Augen richten sich auf China

Außenminister Yang Jiechi eröffnet 46. Münchner Sicherheitskonferenz

Kurz vor Beginn der 46. Münchner Sicherheitskonferenz an diesem Freitag in der bayerischen Landeshauptstadt haben die jüngsten Spannungen zwischen den USA und China wegen der amerikanischen Waffenverkäufe an Taiwan dafür gesorgt, dass doch noch ein brisantes Thema das dreitägige Treffen im Hotel "Bayerischer Hof" beschäftigen wird. Um so gespannter dürften die mehr 300 Teilnehmer auf die Eröffnungsrede des chinesischen Außenministers Yang Jiechi warten.

Mit der Öffnung der von westlichen Politikern geprägten Tagung Richtung Asien bewies der Leiter Konferenz, Wolfgang Ischinger, Geschick, zumal mit Yang Jiechi erstmals ein Regierungsvertreter Chinas teilnimmt. Inder und Pakistaner gehören bereits seit einigen Jahren zu den Politikern, Wissenschaftlern, Militärs und Diplomaten die alljährlich an die Isar pilgern.
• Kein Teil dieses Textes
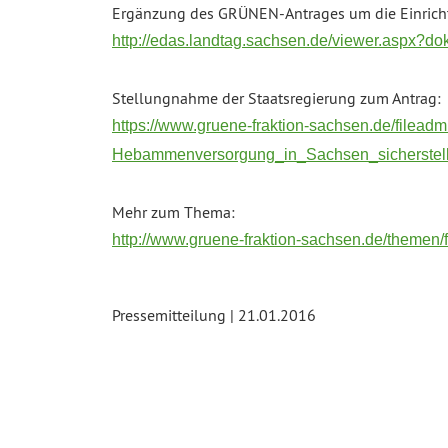
Ergänzung des GRÜNEN-Antrages um die Einrich
http://edas.landtag.sachsen.de/viewer.aspx?
Stellungnahme der Staatsregierung zum Antrag:
https://www.gruene-fraktion-sachsen.de/file
Hebammenversorgung_in_Sachsen_sicherstell
Mehr zum Thema:
http://www.gruene-fraktion-sachsen.de/themen
Pressemitteilung | 21.01.2016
So viel Glanz wie vergangenes Jahr gibt es nicht. Weder US-Vizepräsident Joe Biden, noch der französische Präsident Nicolas Sarkozy, noch Kanzlerin Merkel kommen an die Isar. Die US-Seite vertreten neben Kongressmitgliedern Sicherheitsberater General James Jones und Vizeaußenminister James Steinberg, die Bundesregierung Guido Westerwelle (FDP) und Verteidigungsminister Karl-Theodor zu Guttenberg (CSU). Die russische Delegation führen Außenminister Sergej Lawrow und Vizeregierungschef Sergej Iwanow an. Viel Streit dürfte es aber auch nicht geben. Das Thema Afghanistan wurde durch die Internationale Konferenz in London vor einer Woche abgeräumt. Der transatlantische Streit über den Irakkrieg ist seit langem beigelegt, zumal die USA ohnehin aus dem Zweistromland abziehen. Auch die Frage nach der Zukunft der Nato beschäftigt die sicherheitspolitischen Eliten diesseits und jenseits des Atlantik schon so lange, dass sie nicht für aufgeheizte Debatten taugt. Allenfalls die Demonstranten, die alljährlich gegen die Tagung auf die Straße gehen und die Auflösung der Allianz fordern, bringt das Thema Nato noch in Gefühlswallung.

3700 Polizisten



Rund um den Tagungsort sind 3700 Polizisten im Einsatz - ein Großteil aus Bayern, unterstützt von Beamten aus Baden-Württemberg, Berlin, Hessen, Nordrhein-Westfalen, Sachsen und der Bundespolizei. Die Organisatoren der Gegendemonstration erwarten 5000 Teilnehmer.